Прославился на модный лад и «Алмазный». Стало у него настолько стильно и вкусно, насколько может выдумать скучающий, не считающий денег, никогда не голодный подвид человека.

В этом, третьем «Алмазном» заведении Егору явилась Плакса. Сопровождали её трое разновозрастных мужиков, выглядевших — чёрное, белое, немного платины — строго и дорого, как гробовщики, только что подсчитавшие выручку с двух эпидемий чумы в богатом квартале. Потом ему казалось странным: с первого взгляда он заметил именно этих чёрно-белых ребят. А она будто проступила сквозь них, не сразу, а тихим наплывом, ломким рисунком, сиплой слегка речью. И после только — вдруг вся, невероятная, непривычная, необычная, властная, как напасть, его то ли любовь, то ли погибель.

Так начиналась Плакса, красивая катастрофа, ужасающая карусель, захватившая и завращавшая его с нарастающей яростью. От неё сбивалось дыхание, бывало то мрачно, то ясно, смешно и страшно. И от частой смены настроений истончалась быстрей обычного дрожащая перегородка между жизнью и смертью — его то ли любовь, то ли тоска.

Один из гробовщиков оказался будто одноклассником Егора и не гробовщиком, естественно, а поставщиком. Керосина. Он подошёл, представился. Егор притворился, что вспомнил, хотя не помнил абсолютно. Доужинал в их компании, был познакомлен. Она сказала: «Я Плакса». Ему не пришло в голову удивиться, узнать настоящее имя, или что это и есть, пусть нелепое, но почему-то настоящее.

Позже он понял, что полумнимый и немнемогеничный одноклассник, он же средний гробовщик и керосинщик — её любовник.
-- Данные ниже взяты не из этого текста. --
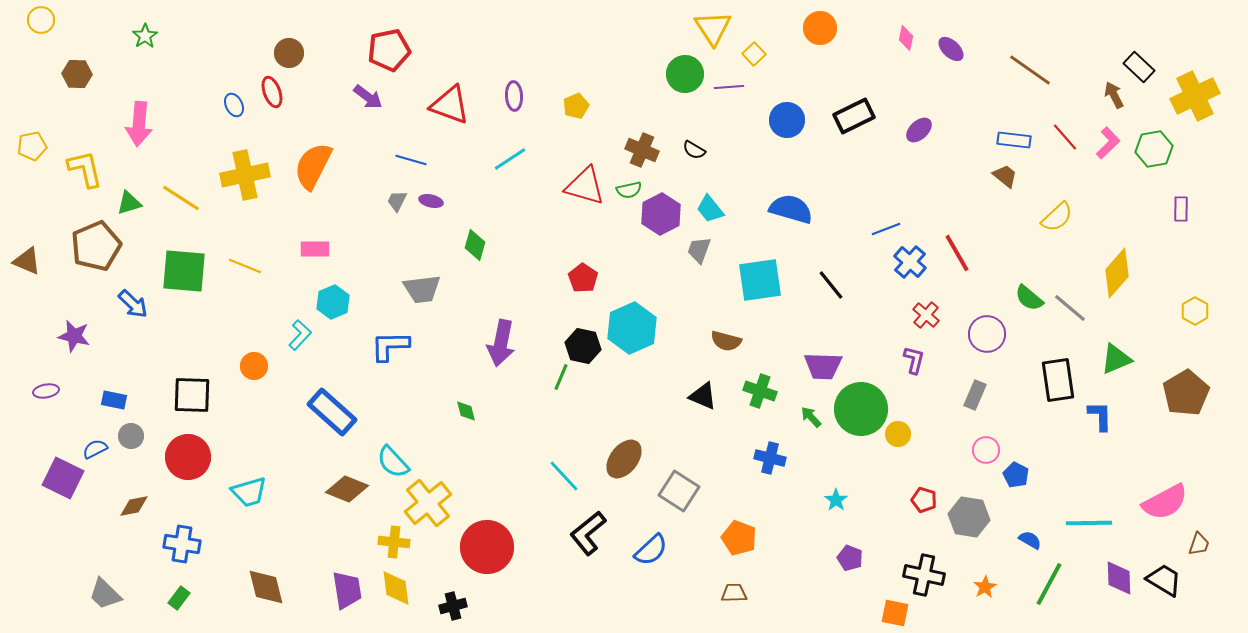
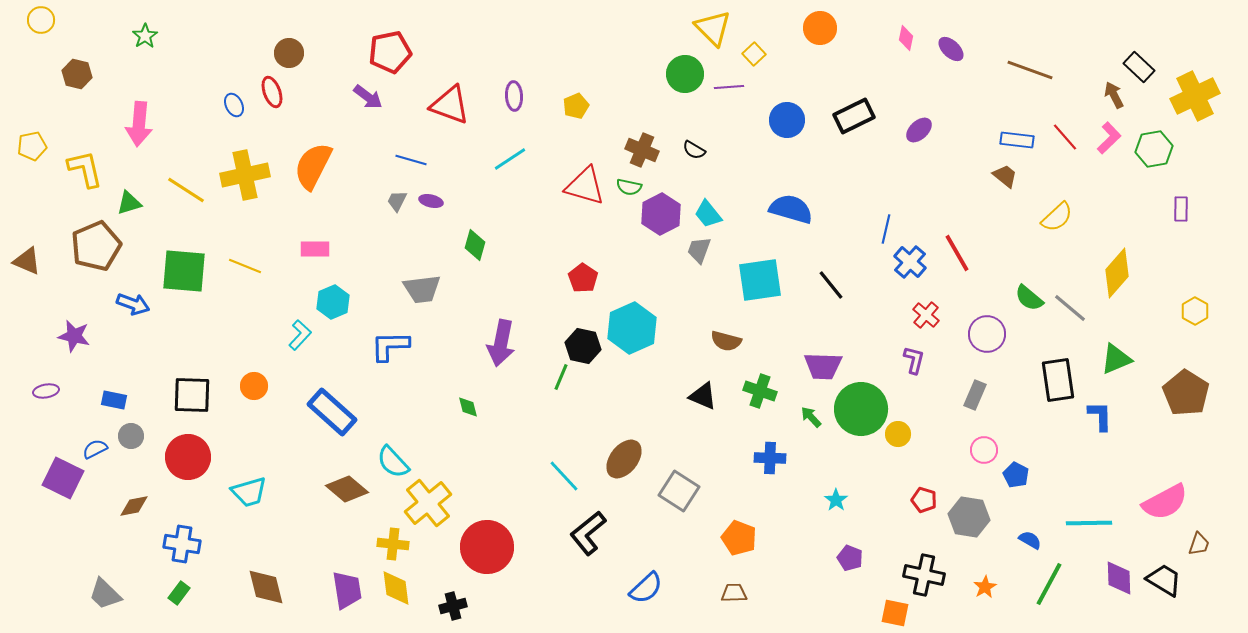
yellow triangle at (713, 28): rotated 12 degrees counterclockwise
red pentagon at (389, 50): moved 1 px right, 2 px down
brown line at (1030, 70): rotated 15 degrees counterclockwise
brown hexagon at (77, 74): rotated 12 degrees clockwise
blue rectangle at (1014, 140): moved 3 px right
pink L-shape at (1108, 143): moved 1 px right, 5 px up
green semicircle at (629, 190): moved 3 px up; rotated 25 degrees clockwise
yellow line at (181, 198): moved 5 px right, 8 px up
cyan trapezoid at (710, 209): moved 2 px left, 5 px down
blue line at (886, 229): rotated 56 degrees counterclockwise
blue arrow at (133, 304): rotated 24 degrees counterclockwise
orange circle at (254, 366): moved 20 px down
brown pentagon at (1186, 393): rotated 9 degrees counterclockwise
green diamond at (466, 411): moved 2 px right, 4 px up
pink circle at (986, 450): moved 2 px left
blue cross at (770, 458): rotated 12 degrees counterclockwise
brown diamond at (347, 489): rotated 18 degrees clockwise
yellow cross at (394, 542): moved 1 px left, 2 px down
blue semicircle at (651, 550): moved 5 px left, 38 px down
green rectangle at (179, 598): moved 5 px up
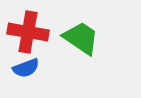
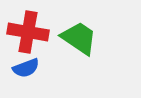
green trapezoid: moved 2 px left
Младший гробовщик — муж, а старший — брат, впрочем, настолько двоюродный, что сбивался порой, чисто машинально, на роль второго любовника.

Тем вечером Егор был очень разговорчив. Она достаточно, чтобы понять, как несовместима с ним. Между ними не было ничего общего, совсем ничего. Но её мигом захватил, привлёк и, она почувствовала, живой не отпустит — не он, не он, но ядерно яркий, искривлявший своей сказочной тяжестью всё окрестное время, притягивавший и пускавший по кругу её легкие мысли сверхновый мир — его то ли любовь…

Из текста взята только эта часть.